» Information supplied
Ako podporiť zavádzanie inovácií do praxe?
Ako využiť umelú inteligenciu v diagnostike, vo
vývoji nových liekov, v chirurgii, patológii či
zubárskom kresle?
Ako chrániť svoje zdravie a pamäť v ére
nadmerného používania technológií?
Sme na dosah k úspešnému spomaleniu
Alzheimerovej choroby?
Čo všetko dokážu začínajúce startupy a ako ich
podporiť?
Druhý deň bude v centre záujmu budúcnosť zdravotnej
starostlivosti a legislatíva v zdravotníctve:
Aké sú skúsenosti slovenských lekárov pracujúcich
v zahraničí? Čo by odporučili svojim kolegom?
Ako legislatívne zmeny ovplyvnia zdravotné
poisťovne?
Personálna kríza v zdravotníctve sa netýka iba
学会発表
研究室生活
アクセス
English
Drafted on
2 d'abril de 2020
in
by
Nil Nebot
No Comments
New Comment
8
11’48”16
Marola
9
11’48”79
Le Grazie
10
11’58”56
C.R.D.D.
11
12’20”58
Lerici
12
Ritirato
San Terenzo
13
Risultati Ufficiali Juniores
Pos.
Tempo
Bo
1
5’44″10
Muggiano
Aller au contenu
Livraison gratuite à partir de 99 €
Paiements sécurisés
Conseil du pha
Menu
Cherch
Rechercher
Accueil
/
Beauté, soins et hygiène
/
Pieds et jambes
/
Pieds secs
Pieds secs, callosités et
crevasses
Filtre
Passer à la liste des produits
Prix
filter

» The problem
Report back each line in the material above that contains the string "secs".

» Your response
Pieds secs
Pieds secs, callosités et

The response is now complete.